(Saved data entries)
BEGIN
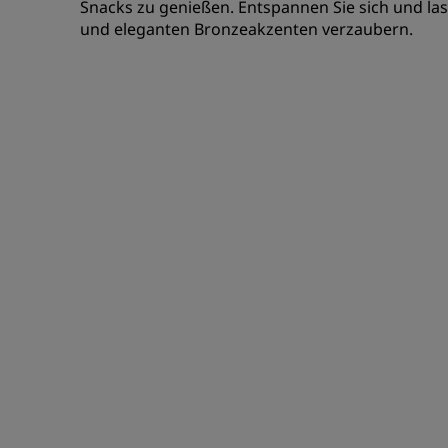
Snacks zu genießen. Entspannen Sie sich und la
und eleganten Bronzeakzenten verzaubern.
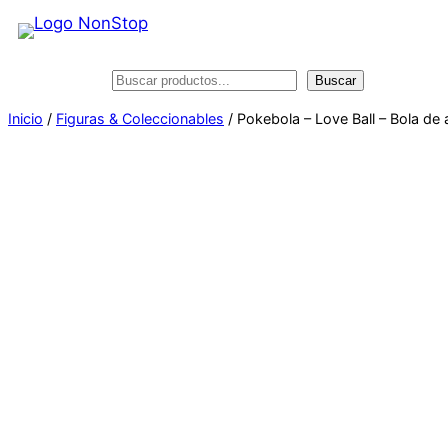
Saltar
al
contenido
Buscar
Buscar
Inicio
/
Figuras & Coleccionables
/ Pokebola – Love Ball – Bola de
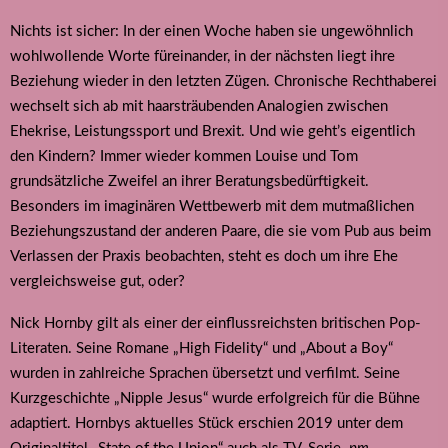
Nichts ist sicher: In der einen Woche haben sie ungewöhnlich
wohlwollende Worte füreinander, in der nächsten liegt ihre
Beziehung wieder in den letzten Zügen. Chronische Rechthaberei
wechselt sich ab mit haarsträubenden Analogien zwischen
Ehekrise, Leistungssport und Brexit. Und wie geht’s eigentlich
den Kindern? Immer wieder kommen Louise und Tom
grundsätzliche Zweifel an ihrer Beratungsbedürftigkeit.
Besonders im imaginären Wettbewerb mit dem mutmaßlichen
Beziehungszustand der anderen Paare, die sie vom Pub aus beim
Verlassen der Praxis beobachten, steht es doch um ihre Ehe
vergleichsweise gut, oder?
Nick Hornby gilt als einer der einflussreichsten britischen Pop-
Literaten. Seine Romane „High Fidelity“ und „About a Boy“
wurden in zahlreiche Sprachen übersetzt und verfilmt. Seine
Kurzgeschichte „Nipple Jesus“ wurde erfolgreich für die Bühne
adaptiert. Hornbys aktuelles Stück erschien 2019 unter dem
END
BEGIN
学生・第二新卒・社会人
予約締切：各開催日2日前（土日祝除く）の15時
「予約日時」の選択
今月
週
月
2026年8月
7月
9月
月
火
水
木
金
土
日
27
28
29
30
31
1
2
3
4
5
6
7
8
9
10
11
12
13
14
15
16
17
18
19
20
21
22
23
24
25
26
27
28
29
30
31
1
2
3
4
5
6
END
BEGIN
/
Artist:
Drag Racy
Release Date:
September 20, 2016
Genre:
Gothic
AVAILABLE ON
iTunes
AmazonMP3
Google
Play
END
What needs to be done | Across the entries above, find each line with the word "Seine" and please copy it out.

Your response |
Literaten. Seine Romane „High Fidelity“ und „About a Boy“
wurden in zahlreiche Sprachen übersetzt und verfilmt. Seine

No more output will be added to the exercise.